# Got any deck railing ideas?



## Craig M

harpo1 said:


> Thanks - those are all great looking decks, and I really like the angled spindles Craig. When (and if) the rain ever stops, I'm definitely ready to get going on some of these idea's. I also picked up some low-voltage lighting that I want to incorporate into at least the stair risers if not part of the rail also.


Thank you for the compliment. I spent a lot of time driving around and taking pictures of other decks and looking through books for design elements. As for lighting, I did add low voltage lighting under the hand rails and the soft lighting makes it really nice when sitting on the deck having a few at night.
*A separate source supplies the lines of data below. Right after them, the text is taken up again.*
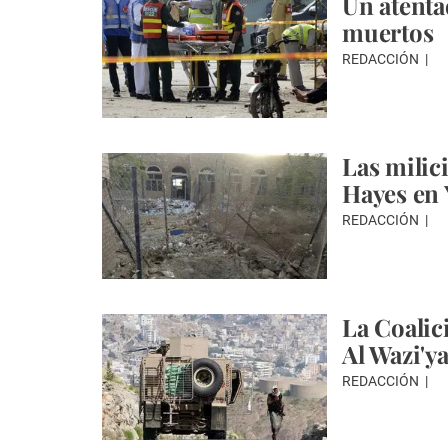
Un atenta
muertos
REDACCIÓN
Las milic
Hayes en
REDACCIÓN
La Coalic
Al Wazi'y
REDACCIÓN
Right now, I'm thinking of building a pergola over a part of the deck to create a little shade. My deck is on the west side of the house and it gets brutal sitting out there on a hot sunny afternoon. If anyone has some architectural experience, I would love to talk to them to help figure out how to design it.


----------



## Wendy

For the record, the composite decking still require maintenance. They tend to have issues with mold and have to be bleached and cleaned on a regular basis.

I love the DeKorator railings, you can get anything from glass to flat steel spindels. 

http://www.deckorators.com/


----------



## harpo1

Craig M said:


> ....Right now, I'm thinking of building a pergola over a part of the deck to create a little shade. My deck is on the west side of the house and it gets brutal sitting out there on a hot sunny afternoon. If anyone has some architectural experience, I would love to talk to them to help figure out how to design it.


My neighbor did something similar to a pergola. He built a basic frame structure, but then he bought this heavy black mesh-type material and stretched it over the top. I was pretty skeptical about when he was explaining it to me but it is amazing stuff and looks awesome now that I've seen it in person. If I can get some pics I will post them


----------



## Craig M

Please post them or email them to me (my email is current in my profile). I was thinking of latice pannels for the side walls but lattice seems to sag after a couple of years so I'm not sure what I want to do.


----------



## harpo1

Craig M said:


> Please post them or email them to me (my email is current in my profile). I was thinking of latice pannels for the side walls but lattice seems to sag after a couple of years so I'm not sure what I want to do.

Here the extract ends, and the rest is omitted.